I was looking at a government system in the US. They use the electronic signatures especially for e-prescriptions (saved signature jpg or something similar) which is helpful for controlled drugs.
It would be nice if there was a way for the electronic signatures to automatically be applied to a finished visit though (despite the redundancy) isntead of having to click and navigate through the CAMOS engine.
There seems to be some confusion about what Electronic Signature is as compared to inserting a JPG of a signature. The graphics part, while comforting, is not legally of any importance and is, really, only useful for thing you are going to print (or store as if you had printed them).
You need only to actively acknowledge that you are “signing” a document and include the signers name and the date-time stamp. The issue with data stored electronically is making sure the “signature” is somehow applied to all the parts (tables/fields/scanned documents) of set of things that are being signed.

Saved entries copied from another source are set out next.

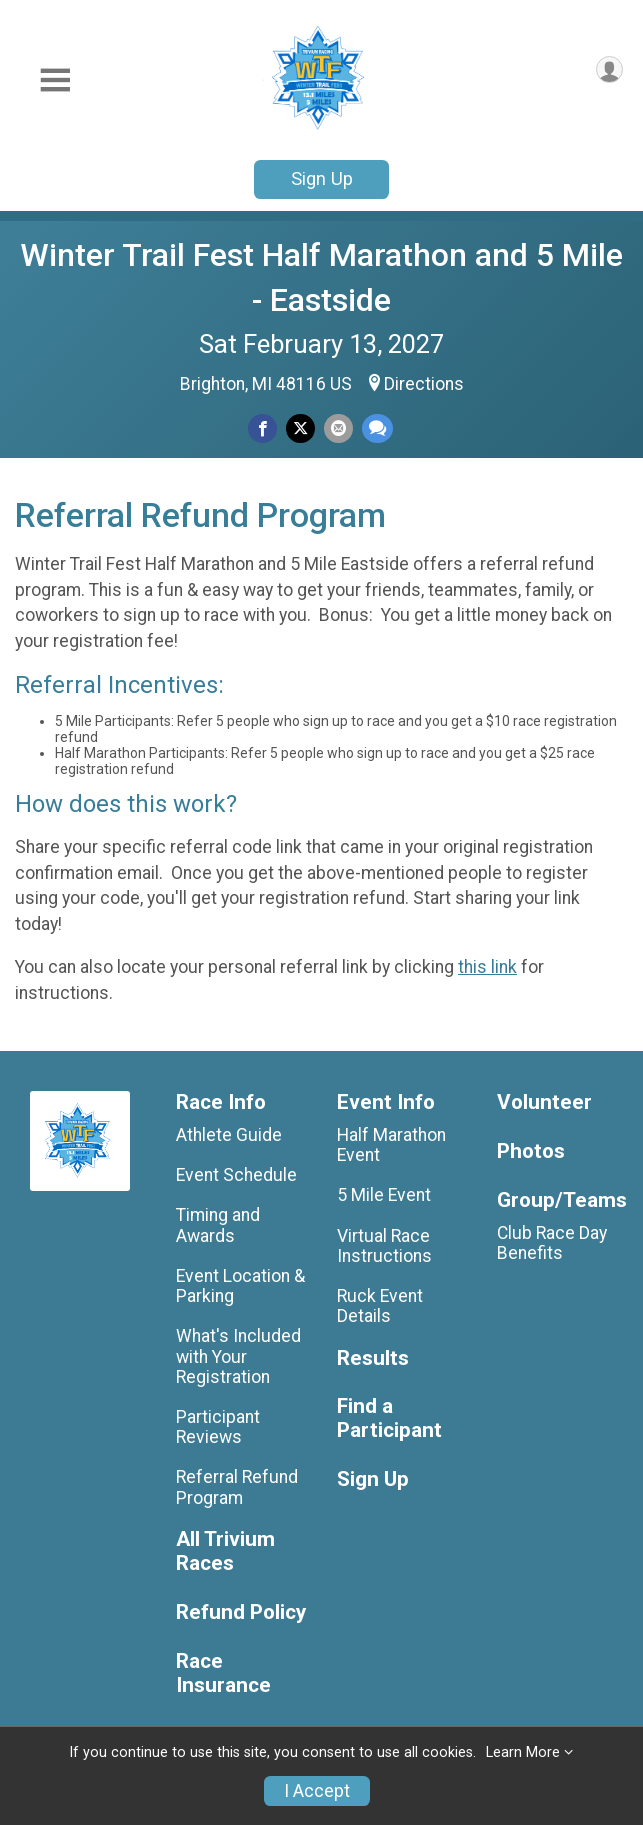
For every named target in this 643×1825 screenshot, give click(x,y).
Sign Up (322, 178)
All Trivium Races (225, 1551)
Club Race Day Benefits (552, 1243)
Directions (424, 384)
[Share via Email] (338, 428)
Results (373, 1358)
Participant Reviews (218, 1427)
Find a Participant (389, 1418)
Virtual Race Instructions (384, 1246)
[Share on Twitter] (300, 428)
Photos (531, 1151)
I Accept (317, 1791)
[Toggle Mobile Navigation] (55, 80)
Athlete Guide (229, 1135)
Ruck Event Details (380, 1306)
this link (487, 967)
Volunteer (544, 1102)
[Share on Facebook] (262, 428)
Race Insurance (223, 1673)
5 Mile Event (384, 1195)
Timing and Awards (218, 1225)
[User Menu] (609, 69)
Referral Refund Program (237, 1487)
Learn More (523, 1752)
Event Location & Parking (240, 1286)
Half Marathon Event (391, 1145)
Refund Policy (241, 1612)
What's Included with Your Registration (238, 1356)
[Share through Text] (377, 428)
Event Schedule (236, 1175)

What if you can “can” (like a canned package) all of the pertinent documents that need to be submitted and signed as if you were making a snapshot of the patient’s medical record in that point of time that the documents is signed. The canned output must be in a readable format (similar to the proposition from sunset regarding “printing a patient report”). That document can be closed and signed by the provider. In theory.
That is an acceptible model by some folks. We have done something similar to that for one very customized OpenEMR derivative.
Adding “signoff” to Rods print to PDF would be a way to do that. pdftk allows you to append a page to a PDF, we did that with a signature page (and addendum logs)
Hi Mike,
I followed your guide and instruction, but still can not have it print at the last step with PDF that would generate the sigYourUserID.jpg
Please help
did I miss any steps?
Did you scan an image of your signature to a jpeg and place it in the CAMOS forms directory? That is where your image file should be placed. What I have found is that if the permissions are not set correctly on that jpeg file you created, it will not display.